Une compétition où la beauté, la vitesse et l’endurance seront au rendez-vous et qui comprend, comme on l’a annoncé (voir n°125), quatre compétitions : le Grand Prix de S.M Mohammed VI, Grand Prix Moulay Rachid, le G.P de l’association marocaine des éleveurs de chevaux Pur sang et le G.P du ministère de l’agriculture. Des courses auxquelles s’ajoute une cinquième compétition, décidée à la dernière minute. Il s’agit du Grand Prix de la Palestine qui intervient en soutien à la cause du vaillant peuple palestinien. Revêtant un caractère volontariste, plusieurs propriétaires marocains de chevaux et concurrents y ont signé présents. Le montant du prix, d’une valeur de 250.000 DH , sera versé à Bayt Mal al Qods.
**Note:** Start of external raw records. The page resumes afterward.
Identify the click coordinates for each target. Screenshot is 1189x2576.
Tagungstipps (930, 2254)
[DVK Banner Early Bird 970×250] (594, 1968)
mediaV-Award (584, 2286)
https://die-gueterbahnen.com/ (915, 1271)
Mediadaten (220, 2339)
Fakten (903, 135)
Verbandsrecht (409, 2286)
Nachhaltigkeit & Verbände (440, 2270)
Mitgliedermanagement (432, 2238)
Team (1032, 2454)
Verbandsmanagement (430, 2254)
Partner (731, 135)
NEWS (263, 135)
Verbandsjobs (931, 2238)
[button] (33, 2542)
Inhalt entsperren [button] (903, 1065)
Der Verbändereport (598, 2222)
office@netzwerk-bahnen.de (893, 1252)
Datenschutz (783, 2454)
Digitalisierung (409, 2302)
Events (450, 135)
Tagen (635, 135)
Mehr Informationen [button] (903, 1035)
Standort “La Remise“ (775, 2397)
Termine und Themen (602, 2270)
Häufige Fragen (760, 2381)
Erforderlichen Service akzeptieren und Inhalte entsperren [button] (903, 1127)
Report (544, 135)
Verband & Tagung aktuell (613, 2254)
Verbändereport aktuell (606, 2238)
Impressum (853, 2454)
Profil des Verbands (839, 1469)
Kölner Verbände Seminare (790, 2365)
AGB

Plus qu’une simple course au prix, le concours est également une opportunité pour les propriétaires et les cavaliers de tester les potentialités des chevaux marocains et leur aptitude et capacité à concourir au niveau international. C’est ce qu’ont indiqué Abdelhak Tber, le président de la Société royale d’encouragement du cheval (SOREC), et son adjoint le docteur Slimani, organisateur de l’événement en collaboration avec le ministère de l’agriculture. «Cela fait plusieurs années que nous tentons d’organiser une compétition d’une telle envergure. Mais nos précédentes expériences n’ont jamais abouti. Certes, il reste beaucoup à faire au niveau de l’organisation et des prix qui restent modestes cette année. Mais nous ne en sommes qu’à nos débuts et le meilleur est à venir. Nous espérons faire de cette course une tradition et une rencontre annuelle attirant les meilleurs chevaux et cavaliers du monde».
En effet, la valeur des prix ne dépasse guère 250.000 DH, un montant qui reste modique par rapport aux autres courses dans le monde qui peuvent atteindre les trois millions de dollars. Mais, à voir les pays participants (France, Italie, USA, Tunisie, Arabie Saoudite, Emirats Arabes Unis…), le succès de cette première édition se fait d’ores et déjà sentir. La large couverture médiatique dont elle bénéficiera, particulièrement de la part d’une chaîne française spécialisée et de la télévision saoudienne, seront là pour en donner l’écho. Cette manifestation coïncide également avec l’élaboration par le ministère de l’agriculture d’une stratégie à moyen et long terme pour le développement de l’élevage des chevaux pur sang arabes au Maroc. S’exprimant sur ce sujet, Mohamed El Cohen, chef de la division des haras au ministère de l’agriculture, a souligné la régression qu’a connue le secteur de l’élevage équin ces dernières années. « e 450.000 chevaux en 1950, on est passé à 152.000 en 2000. Sécheresse, coût élevé de l’élevage, manque sinon absence de rentabilité, le machinisme que connaît l’agriculture…Des raisons qui, entre autres, ont fait que les éleveurs s’intéressent de moins en moins aux chevaux, encore moins les Pur sang. On court le risque d’une disparition progressive du cheval au Maroc», a déclaré M. El Cohen, tirant la sonnette d’alarme. Le programme 2002-2015 établi par le ministère, et dont le coût global s’élève à plus de 298 millions de dirhams, intervient à point nomme donc afin de pallier cette situation. Ceci, à travers une meilleure connaissance de l’élevage équin (structure des troupeaux, répartition géographique, etc), la sauvegarde et l’encouragement à la production du cheval Barbe (berbère) et Arabe-berbère (le croisement entre les deux races), et la révision des structures des haras régionaux dans le sens d’un allégement de leur nombre et un renforcement des moyens de contrôle et d’encadrement technique.
L’amélioration génétique et la vulgarisation des techniques modernes de reproduction équine sont aussi au programme. Un centre d’insémination artificielle, le premier du genre au niveau africain, a été créé au haras de Bouznika depuis mars dernier et il devra contribuer à diversifier la reproduction et à réduire le nombre des étalons et ce en raison du coût élevé qu’ils nécessitent.
Trouver des débouchées reste la condition sine qua non de la réalisation d’une telle ambition. La fantasia, dont les troupes seront organisées en association, représentées aux concours locaux et régionaux et, pour les meilleurs, au championnat national organisé par la FRMSE, constitue un marché à exploiter. Le tourisme équestre sous toutes ses formes est aussi un secteur où une activité pareille prospérerait. Encore faudrait-il trouver des investisseurs capables de s’y aventurer.